LostInTheWhiteCity-couple_scene

Soon Kyle and Eva are swept into a precarious and intriguing Israeli environment where menace, seduction and danger are interlaced with a sultry awareness of each other’s more preferred sexual choices. Kyle’s sexual awakening comes in the form of the gorgeous and gregarious ex-soldier Avi ironically played by Australian actor Bob Morley.

There is a superb scene where Avi leads Kyle to a bombed out nightclub on the outskirts of Tel Aviv and Kyle shoots Avi naked in a semi-erotic pose for his Avant-Garde film, liking their coupling to that of German independent director Werner Herzog and actor Klaus Kinski.

LostInTheWhiteCity-couch_scene

In this significant scene, the sexual tension between Kyle and Avi is palpable onscreen, something which is often masked by aggression and heavy drinking, as the boys hit the Tel Aviv nightclub scene.

Eva while browsing through a suburban bookshop meets Israeli-American writer Liam, played by Nony Geffen, who is the complete antithesis of the reckless, almost unfettered Kyle. Liam introduces Eva to a more sophisticated world of the intelligentsia and is invited to book launches and parties on yachts.
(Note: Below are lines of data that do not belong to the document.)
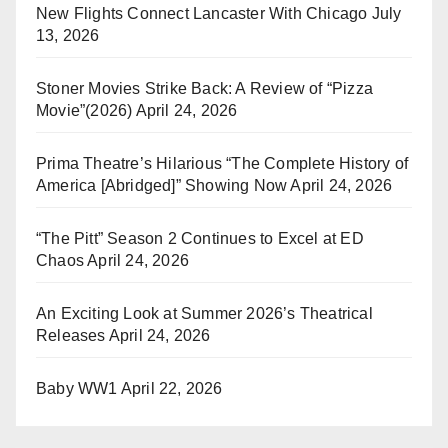
New Flights Connect Lancaster With Chicago
July
13, 2026
Stoner Movies Strike Back: A Review of “Pizza
Movie”(2026)
April 24, 2026
Prima Theatre’s Hilarious “The Complete History of
America [Abridged]” Showing Now
April 24, 2026
“The Pitt” Season 2 Continues to Excel at ED
Chaos
April 24, 2026
An Exciting Look at Summer 2026’s Theatrical
Releases
April 24, 2026
Baby WW1
April 22, 2026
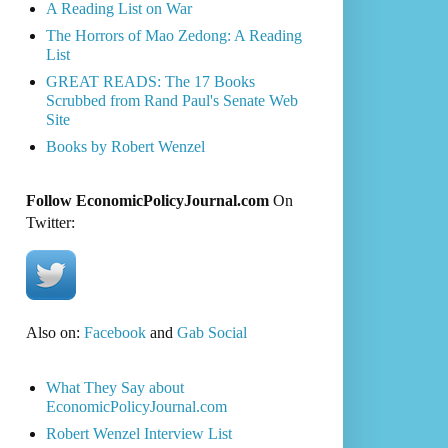
A Reading List on War
The Horrors of Mao Zedong: A Reading
List
GREAT READS: The 17 Books
Scrubbed from Rand Paul's Senate Web
Site
Books by Robert Wenzel
Follow EconomicPolicyJournal.com
On
Twitter:
Also on:
Facebook
and
Gab Social
What They Say about
EconomicPolicyJournal.com
Robert Wenzel Interview List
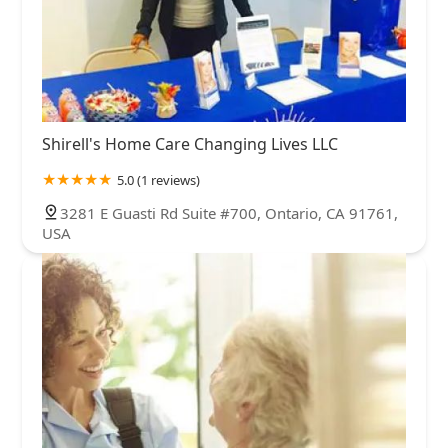
Shirell's Home Care Changing Lives LLC
5.0 (1 reviews)
3281 E Guasti Rd Suite #700, Ontario, CA 91761,
USA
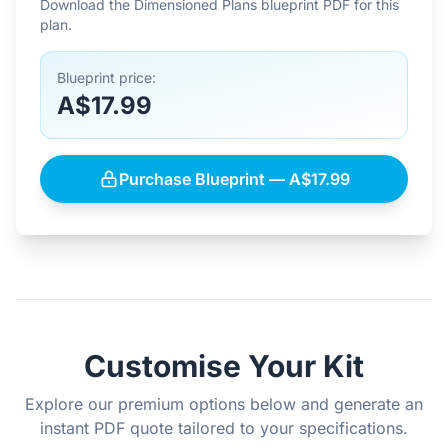
Download the Dimensioned Plans blueprint PDF for this
plan.
Blueprint price:
A$17.99
Purchase Blueprint — A$17.99
Customise Your Kit
Explore our premium options below and generate an
instant PDF quote tailored to your specifications.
However, the film makers cleverly underscore both Kyle and Eva’s journeys of self-discovery and their own relationship crumbling with a disturbing sense of danger as with Tel Aviv there is always a massive security risk with an omniscient violence along with the continual threat of suicide bombings.

Lost in the White City follows the blooming of the sexual relationship between Kyle and Avi after a completely wild night partying, spliced with gorgeous shots of them on the beach in Tel Aviv as well as aerial shots of the “white city” in the heat of a Mediterranean summer.

Israeli cinematography Shahar Reznik paints Tel Aviv in a sumptuous glare of sunlight contrasting with the night sequences which are expertly filled with glamour, drugs and decadence, giving the audience a sense of the city being constantly under threat while its citizens dance the night away in complete hedonistic abandonment.

Comfort Of Strangers

Watching Lost in the White City, the audience is reminded of a similarly intriguing film about obsession framed by sinister intentions with director Paul Schrader’s The Comfort of Strangers set in Venice starring Rupert Everett and Helen Mirren.

Highly recommended viewing, gorgeously shot and definitely aimed at a more open-minded audience, Lost in the White City sensually explores the dangers of summer romances, sexuality and unrequited dreams.